Z okazji premiery sequela Iluzji warto powrócić do oryginału i choć na chwilę zastanowić się co stanowiło przed kilku laty o sukcesie tego dość skromnego jak na Fabrykę Snów, letniego blockbustera. Za kamerą stanął rasowy hollywoodzki rzemieślnik Louis Leterrier, znany z dość przeciętnego, ale lekkiego Niesamowitego Hulka, jeszcze z Edwardem Nortonem oraz jeden ze współtwórców pierwszej części Transportera, który jak wiemy stał się dość dochodową serią.
W filmie mamy dobrze zapowiadający się drugi plan w postaci Marka Ruffalo, któremu akompaniują rasowi weterani hollywoodzkiego kina: Michael Caine w postaci ekscentrycznego milionera oraz Morgana Freeman jako głodny sukcesu, emerytowany magik. Aktorzy zasadniczo ogrywają postacie z typowymi dla siebie cechami, więc pomimo braku głębi psychologicznej stanowią solidne wsparcie dla głównych postaci, a na ich tle potrafi wybić się jedynie wspomniany wyżej Ruffalo.

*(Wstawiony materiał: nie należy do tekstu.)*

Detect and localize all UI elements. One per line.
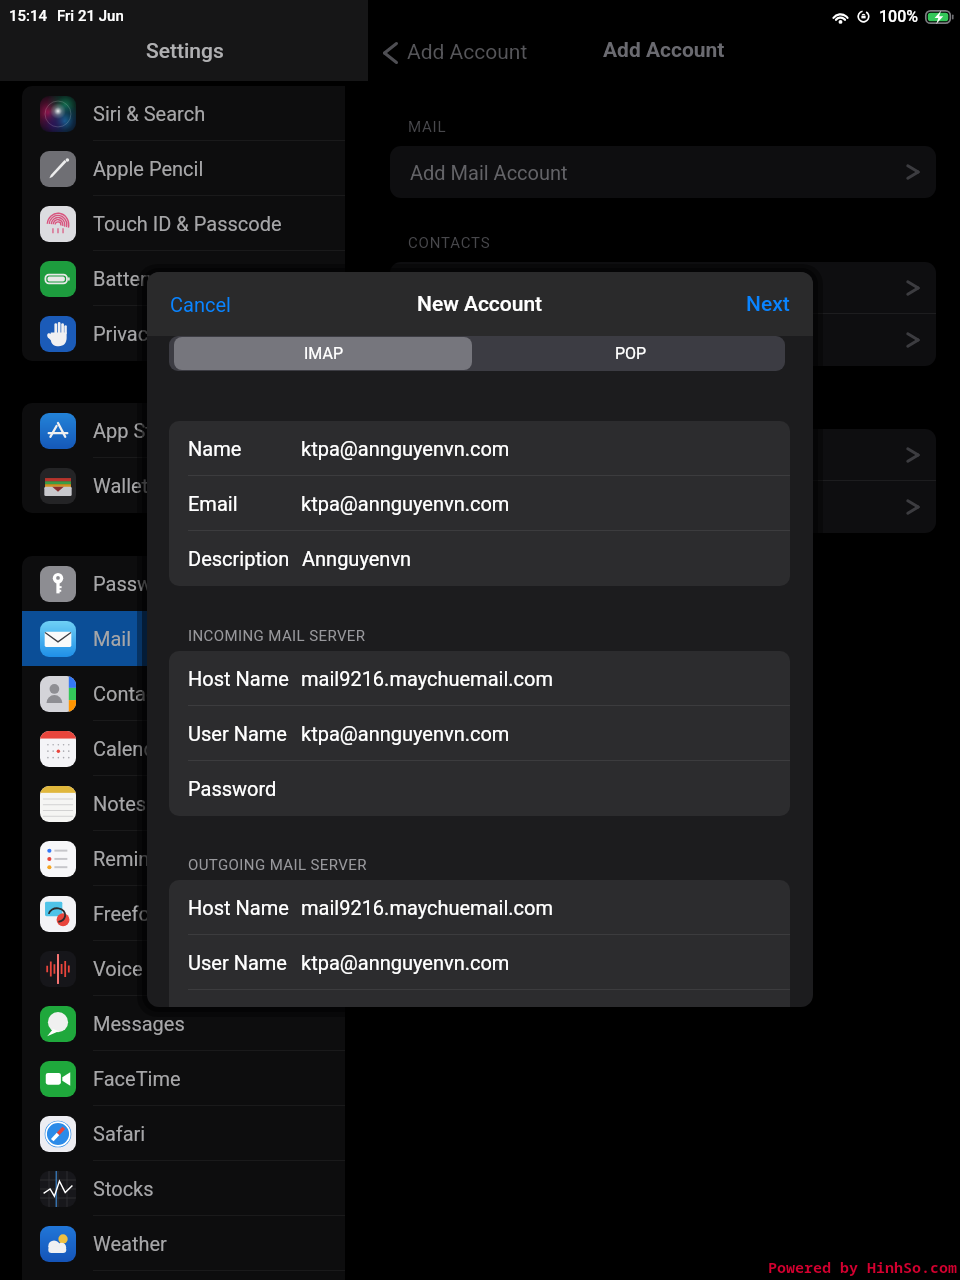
button[interactable]: Freeform [22, 886, 345, 941]
button[interactable]: Notes [22, 776, 345, 831]
staticText: Weather [93, 1232, 167, 1255]
staticText: Description [188, 547, 290, 570]
staticText: Stocks [93, 1177, 154, 1200]
button[interactable]: Back to Add Account [379, 36, 532, 69]
staticText: Add Account [603, 38, 725, 63]
button[interactable]: Touch ID & Passcode [22, 196, 345, 251]
staticText: Next [746, 292, 790, 317]
button[interactable]: POP [482, 337, 780, 370]
staticText: CONTACTS [408, 234, 491, 252]
button[interactable]: App Store [22, 403, 345, 458]
staticText: Password [188, 777, 277, 800]
staticText: Settings [146, 39, 224, 64]
button[interactable]: Privacy [22, 306, 345, 361]
staticText: Powered by HinhSo.com [768, 1257, 958, 1277]
button[interactable]: Email [169, 476, 790, 531]
button[interactable]: Next [723, 278, 813, 331]
button[interactable]: Host Name [169, 880, 790, 935]
staticText: Wallet [93, 474, 149, 497]
button[interactable]: Safari [22, 1106, 345, 1161]
button[interactable]: Contacts [22, 666, 345, 721]
staticText: User Name [188, 722, 287, 745]
button[interactable]: Name [169, 421, 790, 476]
staticText: Host Name [188, 896, 289, 919]
staticText: Mail [93, 627, 132, 650]
staticText: Add Account [407, 40, 528, 65]
staticText: Freeform [93, 902, 175, 925]
button[interactable]: Calendar [22, 721, 345, 776]
button[interactable]: FaceTime [22, 1051, 345, 1106]
staticText: IMAP [304, 344, 343, 363]
staticText: mail9216.maychuemail.com [301, 667, 553, 690]
button[interactable]: Apple Pencil [22, 141, 345, 196]
button[interactable] [390, 429, 936, 481]
staticText: Calendar [93, 737, 173, 760]
staticText: App Store [93, 419, 181, 442]
button[interactable]: IMAP [174, 337, 472, 370]
staticText: Passwords [93, 572, 192, 595]
staticText: Fri 21 Jun [57, 7, 124, 25]
staticText: Privacy [93, 322, 158, 345]
staticText: Annguyenvn [302, 547, 412, 570]
button[interactable]: Voice Memos [22, 941, 345, 996]
button[interactable]: Stocks [22, 1161, 345, 1216]
staticText: Siri & Search [93, 102, 206, 125]
staticText: ktpa@annguyenvn.com [301, 951, 510, 974]
staticText: INCOMING MAIL SERVER [188, 627, 366, 645]
staticText: Email [188, 492, 238, 515]
staticText: 15:14 [9, 7, 48, 25]
staticText: Notes [93, 792, 147, 815]
button[interactable]: Description [169, 531, 790, 586]
staticText: MAIL [408, 118, 447, 136]
button[interactable] [390, 481, 936, 533]
staticText: Battery [93, 267, 157, 290]
staticText: mail9216.maychuemail.com [301, 896, 553, 919]
button[interactable]: Add Mail Account [390, 146, 936, 198]
button[interactable]: Siri & Search [22, 86, 345, 141]
staticText: New Account [417, 292, 543, 317]
staticText: Safari [93, 1122, 146, 1145]
button[interactable]: Mail [22, 611, 345, 666]
staticText: User Name [188, 951, 287, 974]
staticText: Host Name [188, 667, 289, 690]
staticText: Add Mail Account [410, 161, 568, 184]
button[interactable] [390, 262, 936, 314]
staticText: Apple Pencil [93, 157, 204, 180]
button[interactable]: Battery [22, 251, 345, 306]
staticText: Name [188, 437, 242, 460]
staticText: Voice Memos [93, 957, 215, 980]
button[interactable]: User Name [169, 706, 790, 761]
staticText: Touch ID & Passcode [93, 212, 282, 235]
button[interactable]: Weather [22, 1216, 345, 1271]
staticText: POP [615, 344, 647, 363]
button[interactable]: User Name [169, 935, 790, 990]
staticText: FaceTime [93, 1067, 181, 1090]
staticText: Reminders [93, 847, 189, 870]
staticText: ktpa@annguyenvn.com [301, 722, 510, 745]
staticText: OUTGOING MAIL SERVER [188, 856, 367, 874]
button[interactable]: Messages [22, 996, 345, 1051]
staticText: 100% [879, 7, 919, 26]
staticText: ktpa@annguyenvn.com [301, 437, 510, 460]
button[interactable]: Host Name [169, 651, 790, 706]
button[interactable]: Passwords [22, 556, 345, 611]
button[interactable]: Wallet [22, 458, 345, 513]
button[interactable]: Reminders [22, 831, 345, 886]
button[interactable]: Cancel [147, 279, 254, 330]
staticText: Contacts [93, 682, 174, 705]
button[interactable]: Password [169, 761, 790, 816]
staticText: ktpa@annguyenvn.com [301, 492, 510, 515]
button[interactable] [390, 314, 936, 366]
staticText: Messages [93, 1012, 185, 1035]
staticText: Cancel [170, 293, 231, 316]
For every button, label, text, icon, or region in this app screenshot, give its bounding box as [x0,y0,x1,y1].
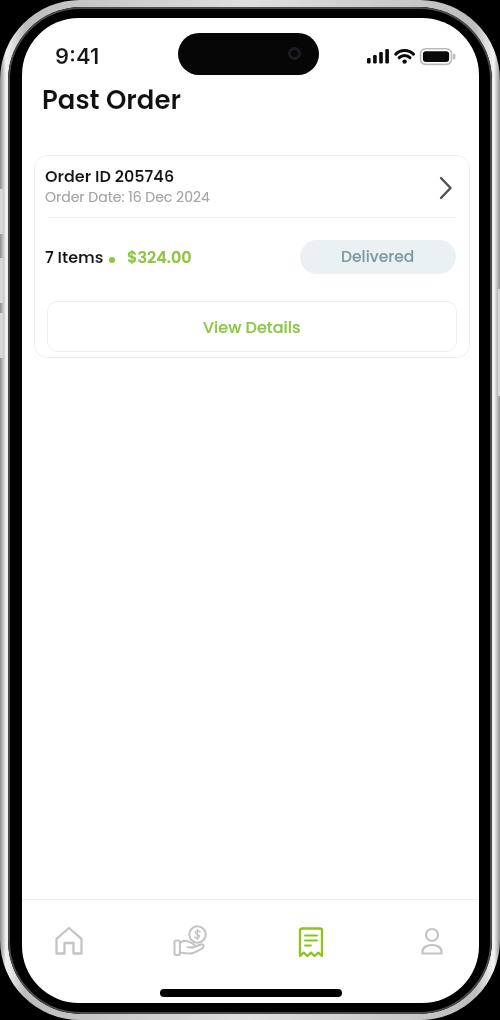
button[interactable] [294,925,328,959]
button[interactable]: Order ID 205746 [34,155,470,217]
button[interactable]: Delivered [300,240,456,274]
staticText: 9:41 [55,43,100,70]
button[interactable] [415,925,449,959]
staticText: Delivered [341,246,415,268]
staticText: Past Order [42,82,181,118]
staticText: $324.00 [127,246,192,268]
staticText: 7 Items [45,246,104,268]
staticText: View Details [203,316,301,338]
staticText: Order ID 205746 [45,165,175,187]
button[interactable]: View Details [47,301,457,352]
staticText: Order Date: 16 Dec 2024 [45,187,210,207]
button[interactable] [173,925,207,959]
button[interactable] [52,925,86,959]
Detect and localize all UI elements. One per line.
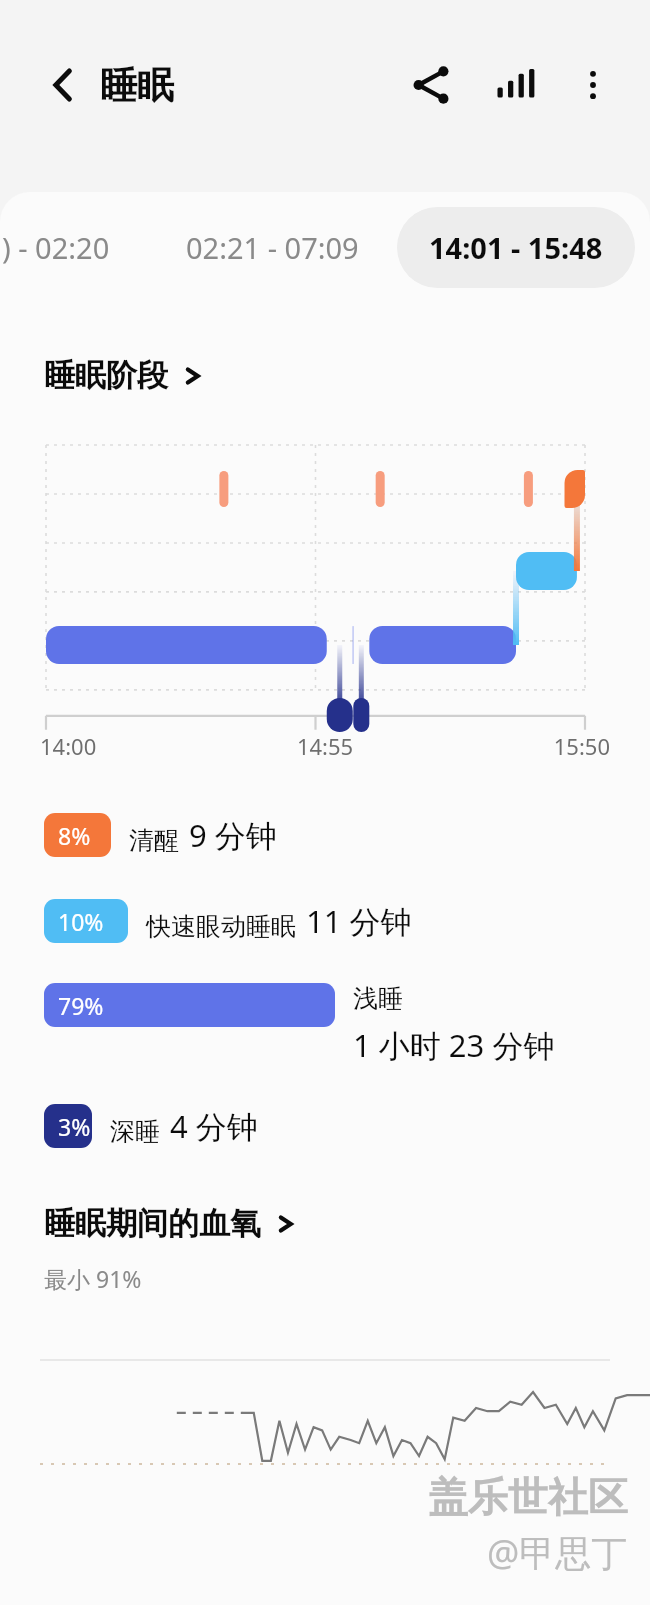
staticText: @甲思丁	[487, 1528, 628, 1577]
staticText: 清醒	[129, 825, 179, 856]
staticText: 深睡	[110, 1116, 160, 1147]
button[interactable]: Back	[34, 59, 86, 111]
button[interactable]: 8%	[0, 813, 650, 857]
staticText: 4 分钟	[170, 1105, 258, 1147]
staticText: 最小 91%	[44, 1263, 142, 1294]
staticText: 3%	[58, 1111, 91, 1142]
staticText: 15:50	[420, 731, 610, 761]
button[interactable]: 02:21 - 07:09	[186, 228, 359, 267]
button[interactable]: 3%	[0, 1104, 650, 1148]
button[interactable]: 睡眠期间的血氧	[0, 1204, 650, 1243]
button[interactable]: 79%	[0, 983, 650, 1066]
button[interactable]: 14:01 - 15:48	[397, 207, 635, 288]
button[interactable]: Statistics	[484, 54, 546, 116]
staticText: 14:01 - 15:48	[429, 228, 603, 267]
staticText: 9 分钟	[189, 814, 277, 856]
staticText: 盖乐世社区	[428, 1472, 628, 1522]
staticText: 睡眠	[100, 62, 174, 109]
staticText: 14:00	[40, 731, 230, 761]
staticText: 浅睡	[353, 983, 403, 1014]
button[interactable]: 10%	[0, 899, 650, 943]
staticText: 1 小时 23 分钟	[353, 1024, 555, 1066]
staticText: 快速眼动睡眠	[146, 911, 296, 942]
staticText: 睡眠期间的血氧	[44, 1204, 261, 1243]
staticText: 睡眠阶段	[44, 356, 168, 395]
staticText: 8%	[58, 820, 91, 851]
staticText: 10%	[58, 906, 104, 937]
button[interactable]: Share	[400, 54, 462, 116]
button[interactable]: More options	[562, 54, 624, 116]
button[interactable]: ) - 02:20	[2, 228, 110, 267]
button[interactable]: 睡眠阶段	[0, 302, 650, 395]
staticText: 14:55	[230, 731, 420, 761]
staticText: 11 分钟	[306, 900, 412, 942]
staticText: 79%	[58, 990, 104, 1021]
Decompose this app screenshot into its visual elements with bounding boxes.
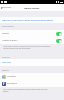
button[interactable]: Sign Out <box>0 59 64 66</box>
button[interactable]: Nearby Players <box>0 37 64 44</box>
staticText: Allow other players to find you and invi… <box>3 45 52 50</box>
staticText: GAME CENTER <box>2 25 14 27</box>
button[interactable]: Contacts <box>0 73 64 80</box>
staticText: Game Center <box>24 6 40 9</box>
staticText: Nearby Players <box>2 39 18 42</box>
staticText: Use contacts and Facebook to find friend… <box>3 88 52 93</box>
button[interactable]: f <box>0 80 64 87</box>
staticText: ACCOUNT <box>2 56 10 58</box>
button[interactable]: Settings <box>0 4 12 11</box>
staticText: Invites <box>2 32 9 35</box>
staticText: Sign in to use Game Center and play with… <box>2 19 53 22</box>
button[interactable]: Invites <box>0 30 64 37</box>
staticText: Sign Out <box>2 61 11 64</box>
staticText: FRIENDS <box>2 69 9 71</box>
staticText: Facebook <box>7 82 17 85</box>
staticText: Settings <box>2 6 11 9</box>
staticText: Contacts <box>7 75 16 78</box>
button[interactable]: Sign in to use Game Center and play with… <box>0 17 64 23</box>
staticText: f <box>3 82 5 86</box>
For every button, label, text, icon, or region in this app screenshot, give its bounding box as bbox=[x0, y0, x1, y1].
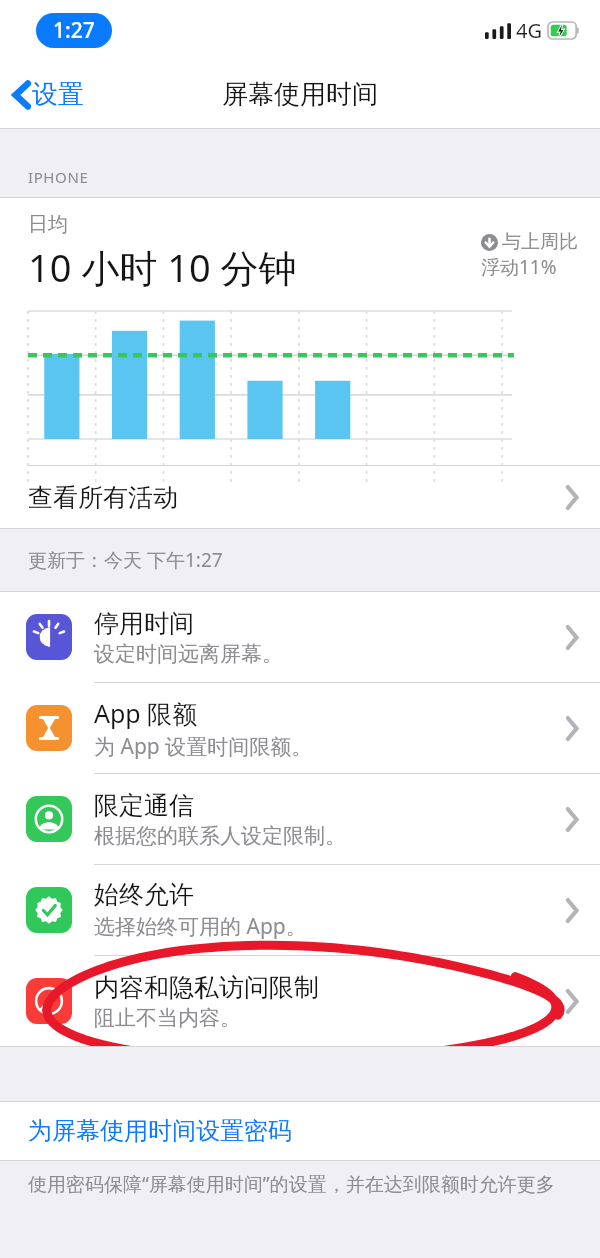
staticText: 更新于：今天 下午1:27 bbox=[28, 547, 223, 573]
staticText: 10 小时 10 分钟 bbox=[28, 241, 297, 293]
button[interactable]: 限定通信 bbox=[0, 774, 600, 864]
staticText: 设定时间远离屏幕。 bbox=[94, 641, 283, 667]
button[interactable]: 停用时间 bbox=[0, 592, 600, 682]
staticText: 日均 bbox=[28, 212, 68, 237]
staticText: 设置 bbox=[32, 78, 84, 111]
staticText: 始终允许 bbox=[94, 879, 194, 910]
staticText: 为 App 设置时间限额。 bbox=[94, 732, 313, 761]
staticText: IPHONE bbox=[28, 167, 89, 187]
staticText: 1:27 bbox=[53, 16, 95, 45]
staticText: 限定通信 bbox=[94, 790, 194, 821]
staticText: 内容和隐私访问限制 bbox=[94, 972, 319, 1003]
staticText: 选择始终可用的 App。 bbox=[94, 912, 307, 941]
button[interactable]: 查看所有活动 bbox=[0, 466, 600, 528]
staticText: 浮动11% bbox=[481, 254, 557, 280]
button[interactable]: 为屏幕使用时间设置密码 bbox=[0, 1102, 600, 1160]
button[interactable]: App 限额 bbox=[0, 683, 600, 773]
button[interactable]: 设置 bbox=[0, 72, 96, 117]
button[interactable]: 内容和隐私访问限制 bbox=[0, 956, 600, 1046]
staticText: App 限额 bbox=[94, 696, 198, 730]
button[interactable]: 始终允许 bbox=[0, 865, 600, 955]
staticText: 与上周比 bbox=[502, 230, 578, 254]
staticText: 4G bbox=[516, 17, 542, 44]
staticText: 查看所有活动 bbox=[28, 482, 566, 513]
staticText: 阻止不当内容。 bbox=[94, 1005, 241, 1031]
staticText: 屏幕使用时间 bbox=[222, 78, 378, 111]
staticText: 根据您的联系人设定限制。 bbox=[94, 823, 346, 849]
staticText: 停用时间 bbox=[94, 608, 194, 639]
staticText: 为屏幕使用时间设置密码 bbox=[28, 1116, 292, 1146]
staticText: 使用密码保障“屏幕使用时间”的设置，并在达到限额时允许更多 bbox=[28, 1171, 555, 1197]
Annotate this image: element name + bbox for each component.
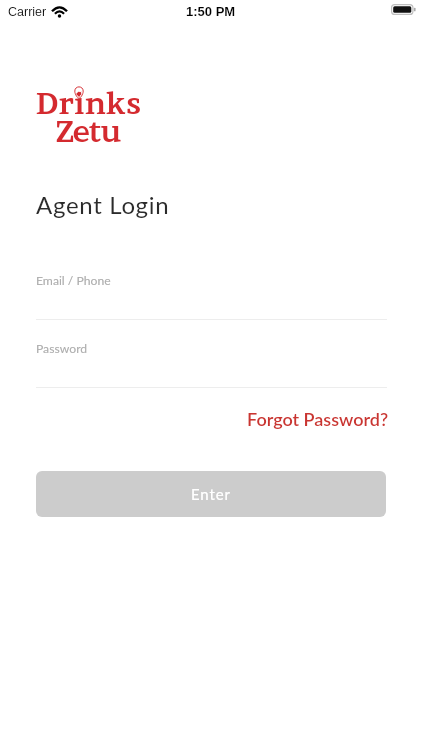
staticText: Forgot Password? (247, 408, 389, 430)
staticText: Email / Phone (36, 273, 111, 288)
staticText: Password (36, 341, 88, 356)
button[interactable]: Enter (36, 471, 386, 517)
button[interactable]: Password (36, 333, 387, 388)
staticText: Agent Login (36, 190, 170, 219)
staticText: Carrier (8, 5, 47, 19)
staticText: 1:50 PM (186, 4, 236, 19)
button[interactable]: Email / Phone (36, 265, 387, 320)
button[interactable]: Forgot Password? (245, 404, 391, 434)
other: Wi-Fi (52, 7, 67, 18)
staticText: Drinks (36, 86, 142, 121)
staticText: Enter (191, 485, 231, 503)
staticText: Zetu (56, 114, 121, 149)
other: Battery full (391, 4, 416, 15)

Pierwszy plan to zbiór świetnie współgrających ze sobą aktorów dobranych w większości na zasadzie kontrastu, wyróżniających się specyficznym dla siebie talentem. Ze względu na to, że jest ich aż czwórka, to również widzowi zaprezentowani zostają dość pobieżnie. Dość ciężko jest wybrać postać wiodącą. Bardzo mocno stara się Jesse Eisenberg, jednak w duecie wszystkie sceny kradnie mu Isla Fisher, która umiejętność ripostowania przejęła od męża – Sachy Barona Cohena. W tempo wraz z nimi łeb w łeb idą Woody Harrelson, świetnie i komicznie prezentując sztuczki oparte na hipnozie, ale i Dave Franco, najmniej doświadczony w ekipie, na tyle widowiskowo posługuje się kartami, że nie można mu nic zarzucić, patrząc na inne w jego karierze kreacje aktorskie.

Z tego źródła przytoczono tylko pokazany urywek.